Judge: You’ve made some good points, but it’s the jury you have to convince. Do you have any closing remarks?
JWW: For some who read my book, the evidence couldn’t be clearer. For others, the case for a Divine Intruder is still lacking. Who, after all, wants to be intruded upon? If you feel this way, you might want to rethink any resistance you still have to the evidence for such an intruder in our universe. Is your resistance a matter of evidential insufficiency or simply a matter of intruder discomfort?
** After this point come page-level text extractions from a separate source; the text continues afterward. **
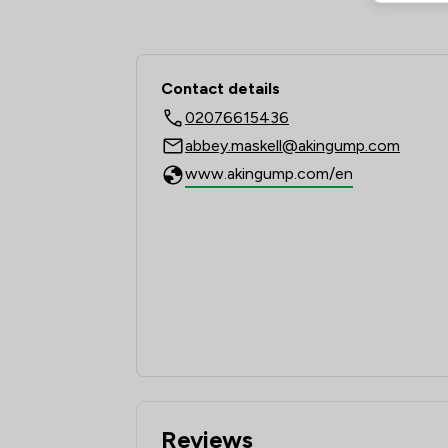
Contact & Locations 
Contact details
02076615436
abbey.maskell@akingump.com
www.akingump.com/en
Reviews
Notes from the Court Clerk: All of the author’s responses in this drama were taken directly from his book, God’s Crime Scene, with the exception of transitional phrases inserted to facilitate a conversational style. These have been recorded in italics. Each chapter of the book has an additional section of supplementary material for those who are interested in further information along a more academic line of thinking. The author also provides access to a panel of expert witnesses through a bibliography that includes testimonies from “inside the room” as well as “outside the room.” Well-researched and presented in an accessible and logical manner, God’s Crime Scene is an excellent addition to a homeschool curriculum and a stimulating read that lifts a heated and emotional topic above the rant and rhetoric and calls God Himself to take the witness stand.
This book was provided by David C. Cook in exchange for my review. I am disclosing this in accordance with the Federal Trade Commission’s 16 CFR, Part 255 : “Guides Concerning the Use of Endorsements and Testimonials in Advertising.”